Eine noch bessere Zusammenfassung gibt uns die Bibel selbst in Jesaja 54,1–10. Dort finden wir Noomi, das Volk Israel, in dem Bild der vereinsamten und kinderlosen Witwe wieder, in der Frau, die von Gott wegen ihrer Untreue verstoßen wurde. Zugleich finden wir Ruth, den Überrest, von dem Gott sagt: „Denn der dich gemacht hat, ist dein Mann – der Herr der Heerscharen ist sein Name – und der Heilige Israels ist dein Erlöser“ (Vers 5). Diesen Erlöser sehen wir im Buch Ruth in der Person von Boas. Gott sagt: „Einen kleinen Augenblick habe ich dich verlassen, aber mit großem Erbarmen will ich dich sammeln. ... Mit ewiger Güte werde ich mich deiner erbarmen, spricht der Herr, dein Erlöser“ (Verse 7.8). Dann wird die Kinderlose, die Unfruchtbare (Noomi und Ruth), in Jubel ausbrechen, „denn die Kinder der Vereinsamten sind zahlreicher als die Kinder der Vermählten, spricht der Herr“ (Vers 1). Das sehen wir am Ende des Buches Ruth, wo Boas und Ruth heiraten und dadurch der Noomi ein Sohn geboren wird (Kapitel 4,17). In dem Überrest wird Israel fruchtbar werden, wenn es durch den Messias in den Segen des Tausendjährigen Reiches gebracht wird. Dann gehen die Worte aus Psalm 22,32 in Erfüllung: „Sie werden kommen und seine Gerechtigkeit verkünden einem Volk, das geboren wird, dass er es getan hat.“

2.2. Ruth – kein Bild von der Versammlung (Gemeinde)16

Es gibt eine Reihe von Kommentaren zum Buch Ruth, in denen die oben aufgezeigte prophetische Linie in dieser Form nicht zu finden ist. Stattdessen wird Ruth als Bild – oder Hinweis – auf die Versammlung Gottes gesehen, die jetzt in der Zeit der Gnade auf dieser Erde existiert. Auf den ersten Blick scheint das plausibel zu sein, denn so wie Ruth eine Fremde war, sind wir es ebenso. Epheser 2 spricht davon, dass wir „fern“ waren und nun „nahe“ geworden sind. Wie Ruth sind wir erlöst und erkauft. Der Gedanke an den Kaufmann, der schöne Perlen suchte und dann hinging und alles verkaufte, um die eine Perle zu besitzen (Mt 13,45.46), liegt ebenfalls nahe. Die Vereinigung von Boas und Ruth am Ende der Geschichte könnte ebenso als Hinweis auf die Vereinigung von Christus mit seiner himmlischen Braut gelten.

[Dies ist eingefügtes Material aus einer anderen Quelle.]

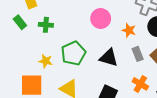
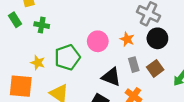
pink circle: (101, 18) -> (98, 41), moved
black triangle: (109, 58) -> (111, 77), moved

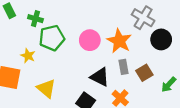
black circle: (157, 38) -> (161, 39), moved
orange star: (127, 39) -> (119, 41), size x1.6
green pentagon: (67, 57) -> (52, 38), moved

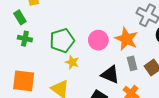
green cross: (35, 19) -> (25, 39), moved
yellow star: (28, 56) -> (72, 62), moved

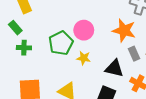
pink circle: (98, 40) -> (84, 30), moved
yellow star: (72, 62) -> (84, 58), moved

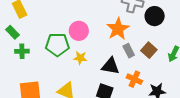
orange star: (124, 30) -> (118, 29), turned 30
green pentagon: (61, 43) -> (57, 45), turned 30

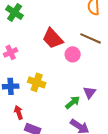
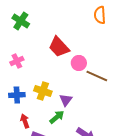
brown line: (91, 38) -> (97, 76), moved
purple triangle: (90, 92) -> (66, 100), moved
green arrow: (73, 102) -> (57, 117), moved

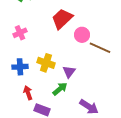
red trapezoid: (59, 47) -> (62, 19), turned 90

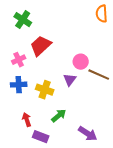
red trapezoid: (62, 19) -> (41, 46), moved
blue cross: (20, 67) -> (19, 85), moved
purple triangle: (69, 72) -> (70, 80), moved

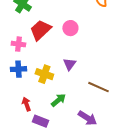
pink cross: (19, 60) -> (18, 44), turned 32
pink circle: (81, 62) -> (70, 28), moved
brown line: (99, 75) -> (98, 87), moved

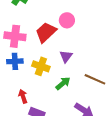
red trapezoid: (40, 30) -> (46, 32), moved
pink cross: (18, 44) -> (15, 36), size x1.5
green arrow: (58, 100) -> (63, 83), moved

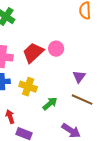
pink circle: (67, 20) -> (56, 49), moved
purple triangle: (66, 56) -> (79, 77), moved

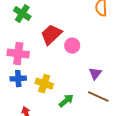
red trapezoid: (33, 53) -> (51, 35), moved

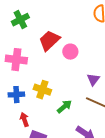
green cross: (22, 14) -> (20, 20), turned 30
blue cross: (18, 79) -> (16, 95), moved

Dennoch sollten wir es nicht bei einem ersten Blick belassen und sollten mit schnellen Rückschlüssen vorsichtig sein. Beim näheren Hinschauen wird klar, dass Ruth – im Gegensatz zu Asnath, der Frau Josephs, – kein Bild von der Versammlung ist. Wenn wir dieser verkehrten Interpretation folgen, gehen wir an dem eigentlichen Gedanken des Buches Ruth vorbei. Ruth ist – wie oben gezeigt – ein Hinweis auf den jüdischen Überrest.17

Es gibt in der Tat eine Reihe von Gründen, warum Ruth nicht von der Versammlung, sondern von Israel spricht:

  1. Ruth steht durchweg von Anfang bis zum Ende des Buches in enger Verbindung mit Noomi. Sie nimmt sozusagen ihren Platz ein, denn in ihr geht die Geschichte Noomis weiter. Die beiden Frauen zeigen uns die beiden Phasen in der Geschichte Israels. Zuerst hat Israel Gott verlassen und sich den Nationen zugewandt. Sie haben alle Anrechte auf das Erbteil verloren (Noomi). Auf der Grundlage der Gnade wird Gott den Überrest annehmen (Ruth). Ruth nimmt Noomis Platz ein. Die Versammlung hingegen nimmt nie den Platz Israels ein. Es ist nicht in Übereinstimmung mit der Lehre des Wortes Gottes, die Versammlung als „geistliche Fortsetzung“ Israels zu bezeichnen. In Noomi kann es keine Frucht (Nachkommen) mehr geben. Die Frucht kommt aus Ruth. Dennoch wird das Kind, das am Ende durch Ruth geboren wird, Noomi zugeschrieben (Kap 4,17). Es ist der Segen Israels, der dem Überrest gegeben wird. Der Augenblick kommt, wo sie als Nation gesegnet werden. Das jedoch nur, weil ein kleiner Überrest aus ihnen zu Christus umkehrt und sich Ihm zuwendet.
    Die enge Verbindung von Ruth und Noomi wird besonders bei der Rückkehr nach Bethlehem deutlich. Kapitel 1,22 sagt ausdrücklich, dass Ruth nach Bethlehem zurückkehrte, obwohl sie offensichtlich vorher nie dort war. Das kann man nur prophetisch verstehen. Ruth wird hier völlig mit Noomi identifiziert, die tatsächlich zurückkehrte. Wenn man Ruth mit der Versammlung verknüpft, kann man diesen Vers nicht erklären.
  2. Noomi und Ruth haben gemeinsam, dass sie Witwen sind. Allerdings ist Ruth eine Moabiterin – und das ist der große Unterschied. Als Moabiterin war sie eine Fremde und hatte keine Ansprüche zu stellen. Sie war auf Gnade angewiesen. Das spricht von Israel in der Zukunft. Das Volk Israel hat kein Anrecht und ist ganz und gar von Gnade abhängig. Es ist ein „Überrest nach Auswahl der Gnade“ (Röm 11,5). Die Versammlung hingegen wird nie als Witwe bezeichnet.18 Der Ausdruck Witwe steht in den prophetischen Schriften mit Israel und dem Überrest in Verbindung (Jes 54,4.5; Jes 62,2–5). Das ist ein wichtiges Argument gegen die Ansicht, Ruth spreche von der Versammlung.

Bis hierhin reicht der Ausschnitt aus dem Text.